=== TRY IT ===
Each line of the entries below that holds "född" is needed, copied in full.

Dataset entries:
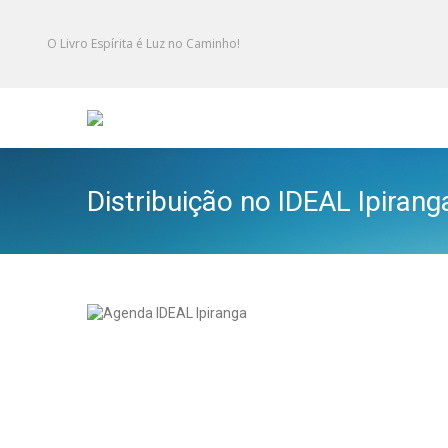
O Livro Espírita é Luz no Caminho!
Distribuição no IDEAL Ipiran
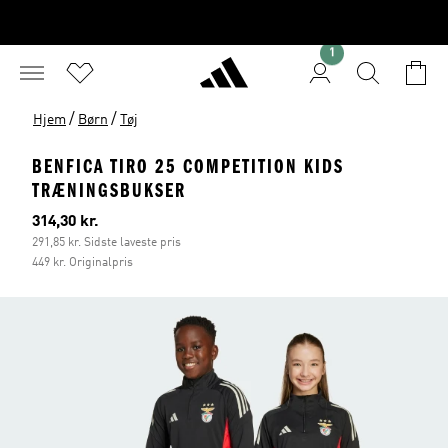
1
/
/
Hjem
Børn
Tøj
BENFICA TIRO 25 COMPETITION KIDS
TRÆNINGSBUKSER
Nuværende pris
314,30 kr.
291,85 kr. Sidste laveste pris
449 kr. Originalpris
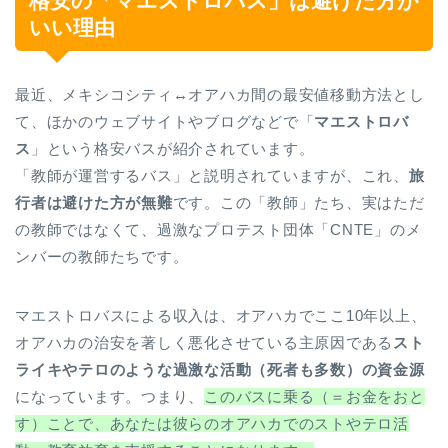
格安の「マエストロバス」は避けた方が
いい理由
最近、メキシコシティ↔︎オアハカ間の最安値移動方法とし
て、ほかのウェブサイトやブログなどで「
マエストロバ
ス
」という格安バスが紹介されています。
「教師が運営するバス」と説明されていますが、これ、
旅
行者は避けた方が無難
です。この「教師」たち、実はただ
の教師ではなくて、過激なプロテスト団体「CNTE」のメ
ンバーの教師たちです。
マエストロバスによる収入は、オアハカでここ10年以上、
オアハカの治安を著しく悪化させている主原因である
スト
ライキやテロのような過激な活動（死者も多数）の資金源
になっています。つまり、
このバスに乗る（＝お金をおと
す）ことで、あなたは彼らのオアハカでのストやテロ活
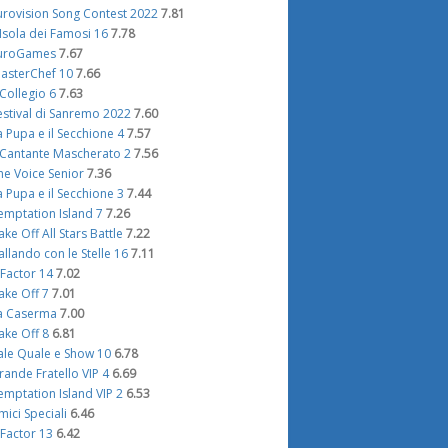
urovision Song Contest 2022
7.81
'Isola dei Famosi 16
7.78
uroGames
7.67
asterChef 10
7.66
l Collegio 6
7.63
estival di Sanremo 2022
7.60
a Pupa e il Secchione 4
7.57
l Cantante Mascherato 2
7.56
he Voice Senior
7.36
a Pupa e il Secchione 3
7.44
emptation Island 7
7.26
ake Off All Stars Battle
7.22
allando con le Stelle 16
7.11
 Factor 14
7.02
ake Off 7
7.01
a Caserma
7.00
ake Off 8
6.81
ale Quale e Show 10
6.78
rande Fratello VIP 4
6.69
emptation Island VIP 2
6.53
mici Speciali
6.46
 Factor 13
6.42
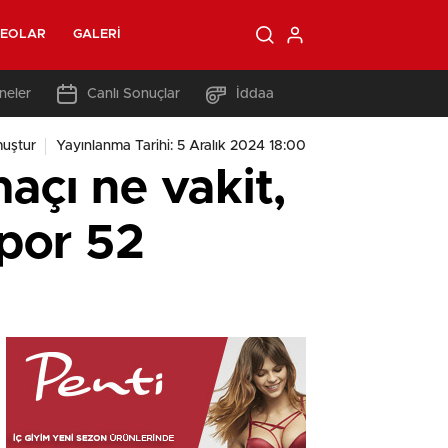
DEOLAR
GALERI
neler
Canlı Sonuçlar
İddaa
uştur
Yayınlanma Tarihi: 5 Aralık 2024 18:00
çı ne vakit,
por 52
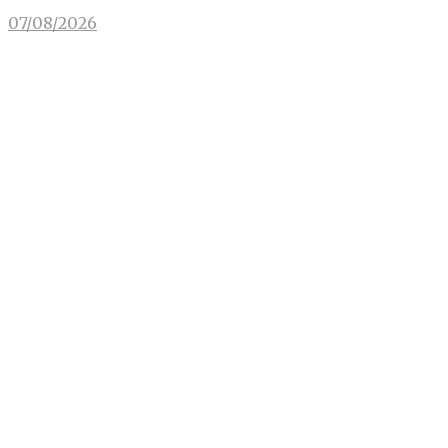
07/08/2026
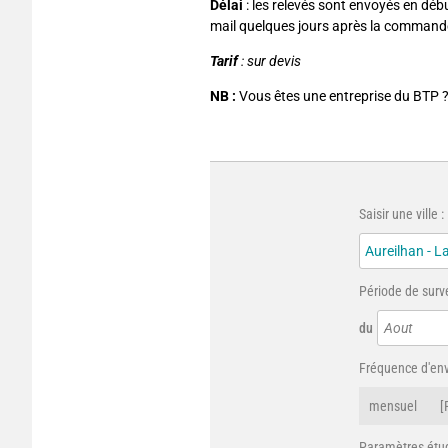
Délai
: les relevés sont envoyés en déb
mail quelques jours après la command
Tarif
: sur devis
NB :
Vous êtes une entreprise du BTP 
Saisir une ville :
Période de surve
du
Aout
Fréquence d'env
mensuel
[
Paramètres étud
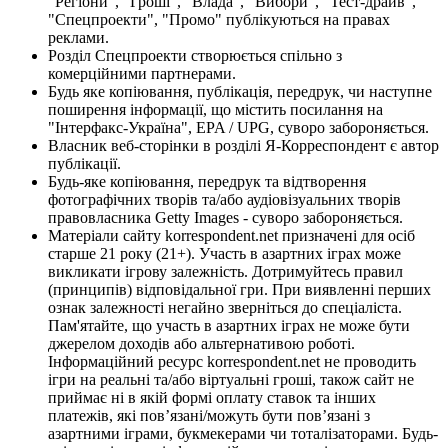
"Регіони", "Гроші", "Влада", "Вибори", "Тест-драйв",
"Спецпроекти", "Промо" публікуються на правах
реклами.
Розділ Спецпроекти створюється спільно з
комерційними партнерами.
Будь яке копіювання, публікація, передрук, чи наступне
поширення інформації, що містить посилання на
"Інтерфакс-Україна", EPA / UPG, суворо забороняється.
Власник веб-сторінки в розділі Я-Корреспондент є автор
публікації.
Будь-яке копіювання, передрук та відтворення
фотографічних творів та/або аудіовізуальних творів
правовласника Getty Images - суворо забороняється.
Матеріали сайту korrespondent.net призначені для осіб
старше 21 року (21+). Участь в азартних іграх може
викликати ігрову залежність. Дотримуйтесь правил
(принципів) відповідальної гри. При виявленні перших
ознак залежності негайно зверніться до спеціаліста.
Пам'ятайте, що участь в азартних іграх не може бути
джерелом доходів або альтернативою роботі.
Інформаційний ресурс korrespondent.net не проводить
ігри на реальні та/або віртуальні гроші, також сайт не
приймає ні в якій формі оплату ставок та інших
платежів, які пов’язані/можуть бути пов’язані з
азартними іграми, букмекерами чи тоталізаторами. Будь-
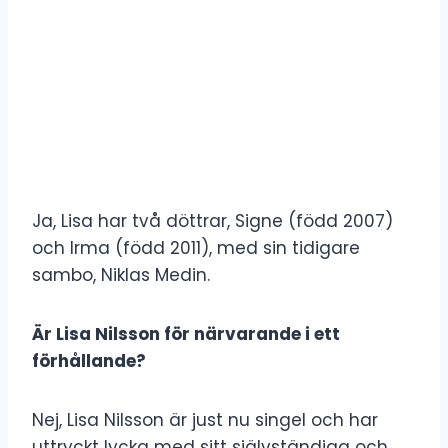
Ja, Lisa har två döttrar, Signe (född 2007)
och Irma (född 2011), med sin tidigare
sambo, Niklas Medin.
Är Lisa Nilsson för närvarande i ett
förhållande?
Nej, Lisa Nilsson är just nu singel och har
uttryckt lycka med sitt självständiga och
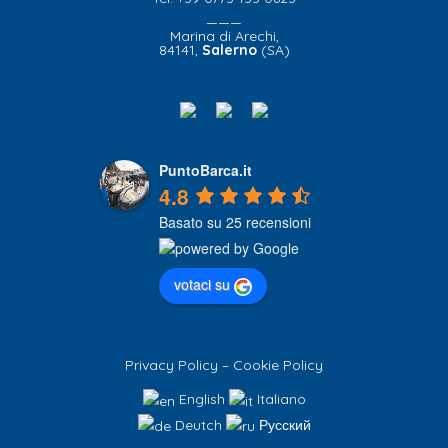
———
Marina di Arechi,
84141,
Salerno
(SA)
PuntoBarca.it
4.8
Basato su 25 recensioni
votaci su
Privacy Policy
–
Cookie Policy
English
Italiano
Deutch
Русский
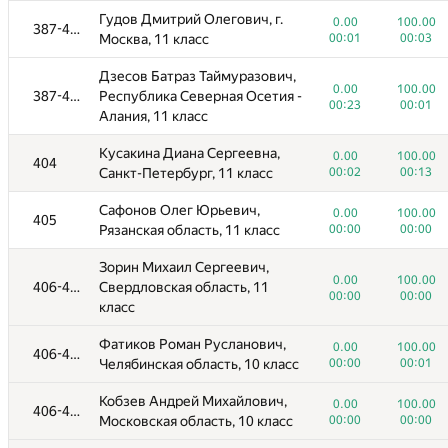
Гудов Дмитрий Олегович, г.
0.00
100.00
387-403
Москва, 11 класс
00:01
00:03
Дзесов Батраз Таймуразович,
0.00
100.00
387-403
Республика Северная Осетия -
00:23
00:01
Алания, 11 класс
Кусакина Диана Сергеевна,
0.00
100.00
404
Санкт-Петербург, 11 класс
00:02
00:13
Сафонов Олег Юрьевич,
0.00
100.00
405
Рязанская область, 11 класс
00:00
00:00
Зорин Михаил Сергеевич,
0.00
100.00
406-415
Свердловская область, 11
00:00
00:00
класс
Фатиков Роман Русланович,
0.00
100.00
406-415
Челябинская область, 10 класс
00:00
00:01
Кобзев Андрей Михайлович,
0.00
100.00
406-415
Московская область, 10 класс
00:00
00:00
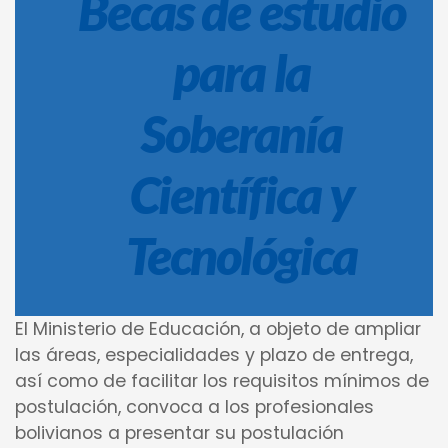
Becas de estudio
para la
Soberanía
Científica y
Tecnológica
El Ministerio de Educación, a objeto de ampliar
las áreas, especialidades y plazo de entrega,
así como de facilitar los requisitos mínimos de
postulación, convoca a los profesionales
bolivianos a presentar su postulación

=== RESPONSE AREA ===
Ja, Lisa har två döttrar, Signe (född 2007)
och Irma (född 2011), med sin tidigare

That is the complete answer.